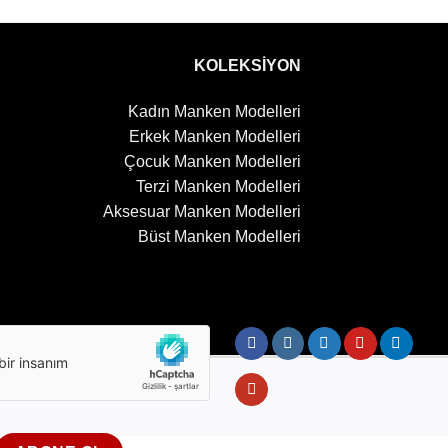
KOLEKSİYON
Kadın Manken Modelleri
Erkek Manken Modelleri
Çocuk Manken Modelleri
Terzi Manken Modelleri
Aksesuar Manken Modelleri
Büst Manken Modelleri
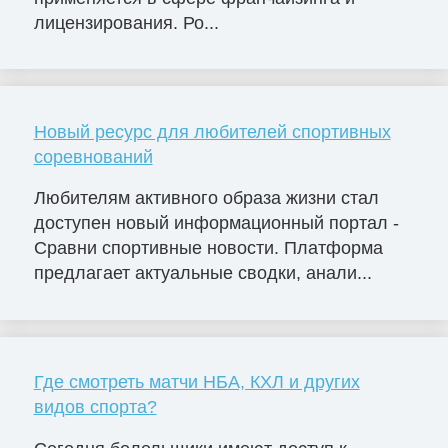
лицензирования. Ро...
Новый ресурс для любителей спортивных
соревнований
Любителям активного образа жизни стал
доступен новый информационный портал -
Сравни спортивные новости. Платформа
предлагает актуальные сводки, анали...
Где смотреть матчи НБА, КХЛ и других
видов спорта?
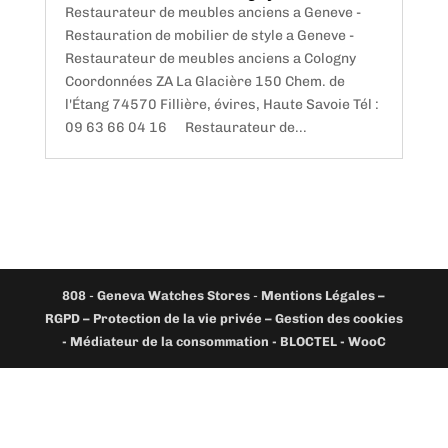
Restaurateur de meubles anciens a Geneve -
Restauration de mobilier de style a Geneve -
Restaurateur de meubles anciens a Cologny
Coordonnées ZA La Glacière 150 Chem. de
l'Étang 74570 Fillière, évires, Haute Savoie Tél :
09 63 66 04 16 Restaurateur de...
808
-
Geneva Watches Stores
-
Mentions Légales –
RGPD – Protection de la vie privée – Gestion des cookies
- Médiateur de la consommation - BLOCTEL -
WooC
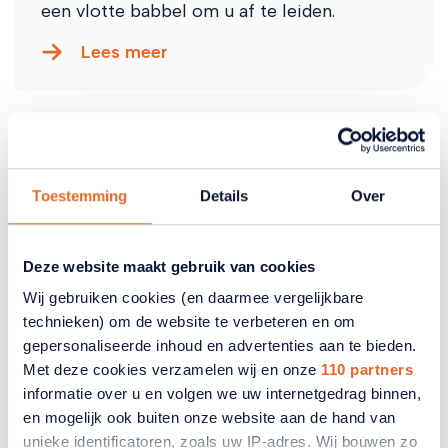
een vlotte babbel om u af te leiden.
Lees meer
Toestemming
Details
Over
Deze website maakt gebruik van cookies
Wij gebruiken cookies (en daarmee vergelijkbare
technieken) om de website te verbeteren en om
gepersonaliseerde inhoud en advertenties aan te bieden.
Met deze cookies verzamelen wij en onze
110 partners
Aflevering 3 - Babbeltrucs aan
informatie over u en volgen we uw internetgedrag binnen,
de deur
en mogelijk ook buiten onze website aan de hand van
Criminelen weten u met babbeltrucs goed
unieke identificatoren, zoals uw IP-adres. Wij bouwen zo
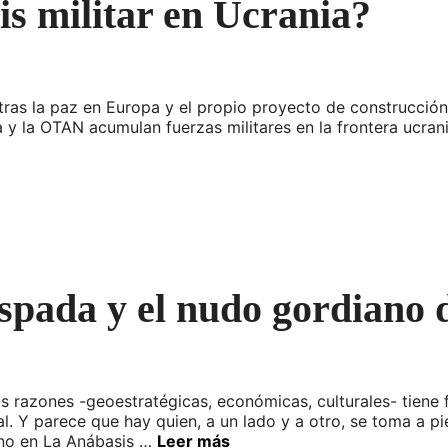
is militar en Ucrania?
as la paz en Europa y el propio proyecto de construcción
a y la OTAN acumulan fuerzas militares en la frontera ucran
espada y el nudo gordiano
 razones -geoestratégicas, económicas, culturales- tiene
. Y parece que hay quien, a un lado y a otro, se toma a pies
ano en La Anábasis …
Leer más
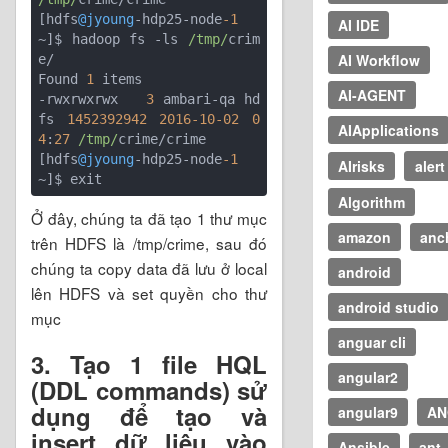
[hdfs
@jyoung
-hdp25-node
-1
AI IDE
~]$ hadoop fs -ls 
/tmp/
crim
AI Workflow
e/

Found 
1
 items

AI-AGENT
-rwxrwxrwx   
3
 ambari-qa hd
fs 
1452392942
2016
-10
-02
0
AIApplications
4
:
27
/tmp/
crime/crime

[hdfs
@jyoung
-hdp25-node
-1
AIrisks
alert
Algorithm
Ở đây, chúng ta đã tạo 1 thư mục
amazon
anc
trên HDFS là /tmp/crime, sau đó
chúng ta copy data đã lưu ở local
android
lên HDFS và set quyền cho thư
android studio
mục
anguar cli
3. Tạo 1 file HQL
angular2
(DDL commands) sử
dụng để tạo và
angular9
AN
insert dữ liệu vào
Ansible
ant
■ ■ ■
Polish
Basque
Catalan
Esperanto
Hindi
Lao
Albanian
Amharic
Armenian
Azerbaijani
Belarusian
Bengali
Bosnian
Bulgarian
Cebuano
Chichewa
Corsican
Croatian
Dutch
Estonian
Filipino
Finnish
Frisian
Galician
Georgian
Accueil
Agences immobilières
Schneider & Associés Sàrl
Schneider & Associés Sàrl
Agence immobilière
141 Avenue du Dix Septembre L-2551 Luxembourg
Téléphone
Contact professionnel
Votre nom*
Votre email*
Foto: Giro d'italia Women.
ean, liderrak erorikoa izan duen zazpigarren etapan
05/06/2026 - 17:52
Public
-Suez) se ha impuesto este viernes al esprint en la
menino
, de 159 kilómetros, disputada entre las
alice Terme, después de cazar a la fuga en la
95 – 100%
■ ■ ■
* What is needed *
Reply with every line of the listing that has the string "anciens".

* Exercise result *
Restaurateur de meubles anciens a Geneve -
Restaurateur de meubles anciens a Cologny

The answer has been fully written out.